Department Logo for Earth, Planetary, and Space Sciences

Machine learning on the 5200 element Long Beach array:


Jan. 24, 2018, noon - 12:50 p.m.
Geology 1707

Presented By:
Peter Gerstoft
UCSD

See Event on Google. Subscribe to Calendar

Machine learning on the 5200 element Long Beach array: Localizing small sources and sparse travel-time tomography
In this talk, I will focus on two unsupervised learning methods for analyzing the Long Beach data. Unsupervised machine learning we infer a function to describe hidden structure from "unlabeled" data. An example of unsupervised machine learning is dictionary learning.

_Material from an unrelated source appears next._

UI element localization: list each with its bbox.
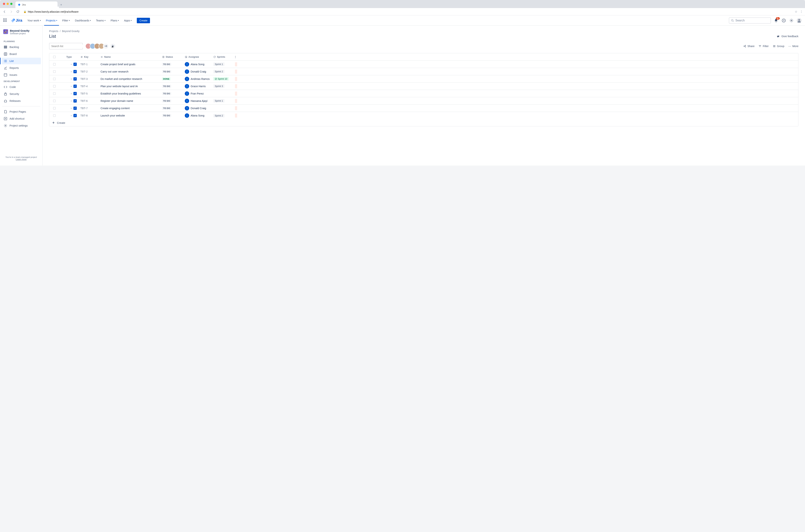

Dictionary leaning can improve SSP resolution by generating a dictionary of shape functions for sparse processing (e.g., compressive sensing) that optimally compress SSPs; both minimizing the reconstruction error and the number of coefficients. Dictionary learning can also be used for travel time tomography. A 2D travel time tomography method which regularizes the inversion by modelling sparsely patches of slowness pixels from discrete slowness map, and adapts sparse dictionaries to the slowness data. We develop a model-free technique to identify weak sources within dense sensor arrays using graph clustering. No knowledge about the propagation medium is needed except that signal strengths decay to insignificant levels within a scale that is shorter than the aperture. We then reinterpret the spatial coherence matrix of a wave field as a matrix whose support is a connectivity matrix of a graph with sensors as vertices. In a dense network, well-separated sources induce clusters in this graph. The geographic spread of these clusters can serve to localize the sources. The support of the covariance matrix is estimated from limited-time data using a hypothesis test with a robust phase-only coherence test statistic combined with a physical distance criterion. The latter criterion ensures graph sparsity and thus prevents clusters from forming by chance. We verify the approach and quantify its reliability on a simulated dataset. The method is then applied to data from a dense 5200 element geophone array that blanketed 7km×10km of the city of Long Beach (CA). The analysis exposes a helicopter traversing the array and oil production facilities.